I started the tools and services of CLARIN DLU when I became a PhD student at the KU Leuven (Catholic University of Leuven). In this project, I investigate the formal properties of Dutch dialects/regiolects as spoken both in Flanders and the Netherlands, for which I use tools and resources provided by the Dutch and the Flemish consortia (OpenSoNaR, MIMORE)
3. Why is investigating non-standard language valuable for linguistic theory?

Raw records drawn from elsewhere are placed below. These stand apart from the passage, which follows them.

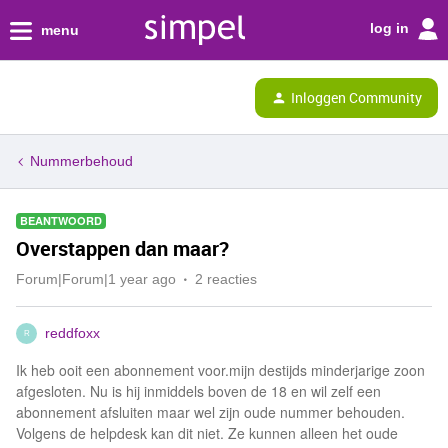
log in
menu
Inloggen Community
Nummerbehoud
BEANTWOORD
Overstappen dan maar?
Forum|Forum|1 year ago
2 reacties
reddfoxx
R
Ik heb ooit een abonnement voor.mijn destijds minderjarige zoon
afgesloten. Nu is hij inmiddels boven de 18 en wil zelf een
abonnement afsluiten maar wel zijn oude nummer behouden.
Volgens de helpdesk kan dit niet. Ze kunnen alleen het oude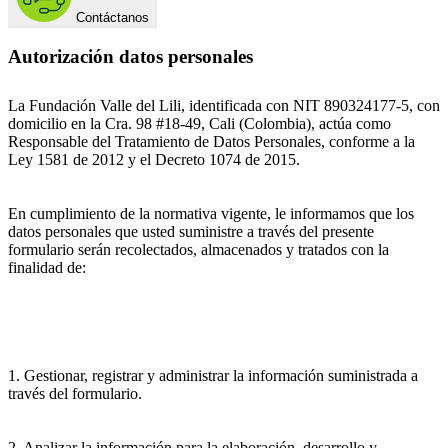
Contáctanos
Autorización datos personales
La Fundación Valle del Lili, identificada con NIT 890324177-5, con
domicilio en la Cra. 98 #18-49, Cali (Colombia), actúa como
Responsable del Tratamiento de Datos Personales, conforme a la
Ley 1581 de 2012 y el Decreto 1074 de 2015.
En cumplimiento de la normativa vigente, le informamos que los
datos personales que usted suministre a través del presente
formulario serán recolectados, almacenados y tratados con la
finalidad de:
1. Gestionar, registrar y administrar la información suministrada a
través del formulario.
2. Analizar la información para la elaboración, desarrollo y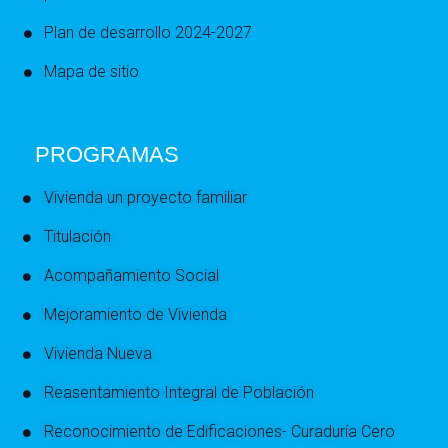
Plan de desarrollo 2024-2027
Mapa de sitio
PROGRAMAS
Vivienda un proyecto familiar
Titulación
Acompañamiento Social
Mejoramiento de Vivienda
Vivienda Nueva
Reasentamiento Integral de Población
Reconocimiento de Edificaciones- Curaduría Cero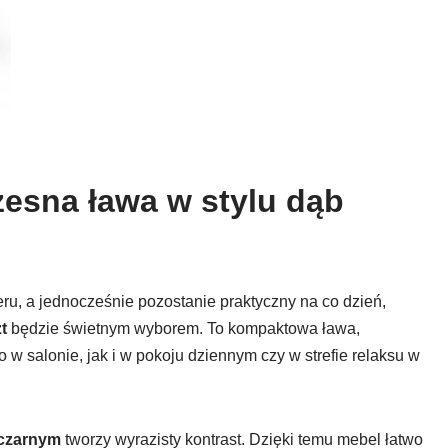
esna ława w stylu dąb
eru, a jednocześnie pozostanie praktyczny na co dzień,
t
będzie świetnym wyborem. To kompaktowa ława,
w salonie, jak i w pokoju dziennym czy w strefie relaksu w
czarnym
tworzy wyrazisty kontrast. Dzięki temu mebel łatwo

I’d like to answer this question by exemplifying a syntactic phenomenon related to infinitives in verb clusters. In Dutch dialects, the position of the infinitival marker te, which is the equivalent of English to, varies in the sense that in some dialects it gets doubled in a verbal cluster (for instance, te zitten te werken, literally “to sit to work”), while in other dialects one of the markers gets dropped either in the first (_ zitten te werken) or in the second position (te zitten _ werken). This is a linguistic fact that you wouldn’t be able to observe if you studied only the official variant of Dutch, which is kept in check by the prescriptive rules, so such empirical data from the dialects actually give you a far more complex insight into the grammatical structure of Dutch infinitives. Additionally, MIMORE also shows the geographical distribution of the variation, which then allows you to investigate other possible grammatical phenomena that are also tied to the same pattern. Needless to say, without a tool like MIMORE, it would be impossible to attain such insights into the linguistic structure of the Dutch language.
4. Given that you are an early-stage researcher, could you share your experience on how CLARIN can support researchers who are just starting their research and career? Do you have any advice for your fellow novice researchers?

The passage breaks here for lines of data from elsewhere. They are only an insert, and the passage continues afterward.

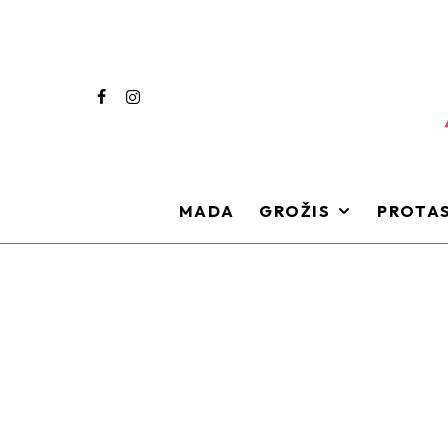
MADA
GROŽIS
PROTAS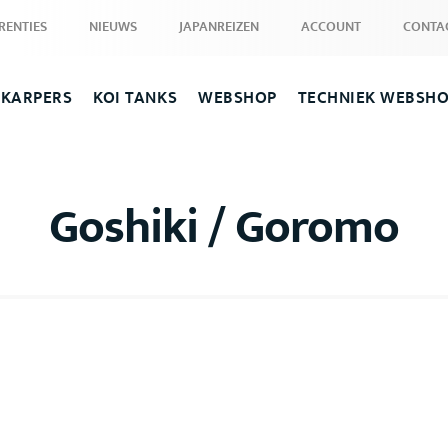
RENTIES
NIEUWS
JAPANREIZEN
ACCOUNT
CONTA
 KARPERS
KOI TANKS
WEBSHOP
TECHNIEK WEBSH
Goshiki / Goromo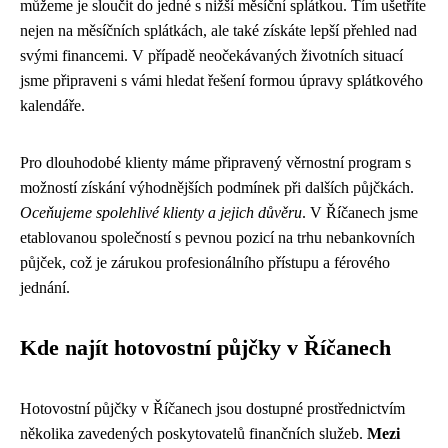
můžeme je sloučit do jedné s nižší měsíční splátkou. Tím ušetříte
nejen na měsíčních splátkách, ale také získáte lepší přehled nad
svými financemi. V případě neočekávaných životních situací
jsme připraveni s vámi hledat řešení formou úpravy splátkového
kalendáře.
Pro dlouhodobé klienty máme připravený věrnostní program s
možností získání výhodnějších podmínek při dalších půjčkách.
Oceňujeme spolehlivé klienty a jejich důvěru
. V Říčanech jsme
etablovanou společností s pevnou pozicí na trhu nebankovních
půjček, což je zárukou profesionálního přístupu a férového
jednání.
Kde najít hotovostní půjčky v Říčanech
Hotovostní půjčky v Říčanech jsou dostupné prostřednictvím
několika zavedených poskytovatelů finančních služeb.
Mezi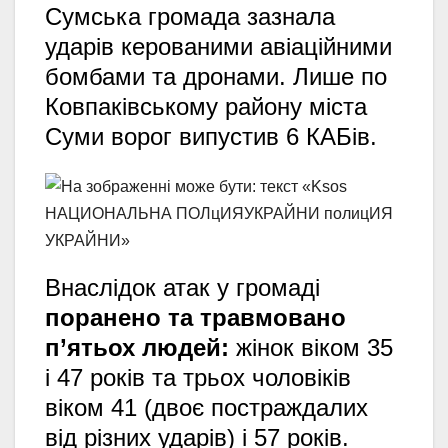
Сумська громада зазнала
ударів керованими авіаційними
бомбами та дронами.
Лише по
Ковпаківському району міста
Суми ворог випустив 6 КАБів.
Внаслідок атак у громаді
поранено та травмовано
п’ятьох людей:
жінок віком 35
і 47 років та трьох чоловіків
віком 41 (двоє постраждалих
від різних ударів) і 57 років.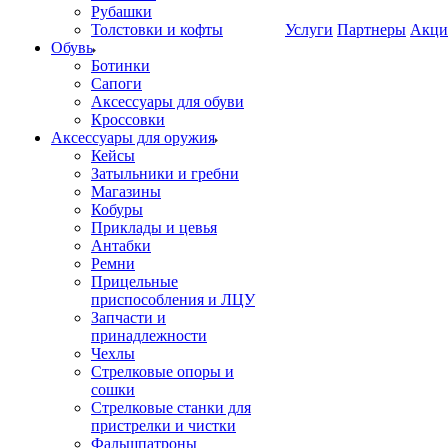
Рубашки
Толстовки и кофты
Услуги
Партнеры
Акци
Обувь
Ботинки
Сапоги
Аксессуары для обуви
Кроссовки
Аксессуары для оружия
Кейсы
Затыльники и гребни
Магазины
Кобуры
Приклады и цевья
Антабки
Ремни
Прицельные
приспособления и ЛЦУ
Запчасти и
принадлежности
Чехлы
Стрелковые опоры и
сошки
Стрелковые станки для
пристрелки и чистки
Фальшпатроны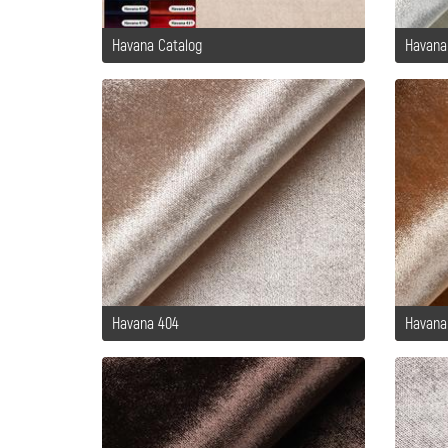
Havana Catalog
Havana
Havana 404
Havana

What is great about CLARIN is that it allows you to explore a wealth of data that are already collected. Whenever you start working on a research project, you normally don’t have any idea what’s actually going on in the linguistic data. However, using a tool like MIMORE, you can quickly start working on a topic without having to do the field work yourself, which would of course be extremely time consuming. What is more, such resources have already been parsed and annotated by experts, so this is another aspect of CLARIN that I find amazing; it allows you to start applying its tools and resources fairly quickly even if you don’t have a lot of technical skills or a computational background.
My advice is to simply start using the available tools and resources, no matter whether you’re a student or a more advanced researcher. The main problem, I think, is that not many people are aware of the research possibilities that CLARIN tools and resources afford. I know that there are many young researchers who study Dutch dialects, for example, and who would greatly benefit from using the CLARIN resources like the MIMORE databases, which are a goldmine of data. In this respect, these databases are very valuable since they not only consist of Dutch data as spoken in the Netherlands, but also all the Flemish dialects.
5. What can the Flemish consortium offer researchers working in the generative tradition?
I believe that GrETEL, which is a tool that is developed by the Flemish consortium, has proven itself to be a very valuable service for a generative grammarian. What GreTEL primarily does is it allows you to efficiently search for specific syntactic constructions in the MIMORE databases without having to rely on technical knowledge about complex query languages. Normally, you would have to spend a lot of time searching a database for all the variants of a specific syntactic construction, but with GrETEL, you only input an example of your own that conforms to the syntactic pattern you’re interested in, and you immediately get all the relevant data.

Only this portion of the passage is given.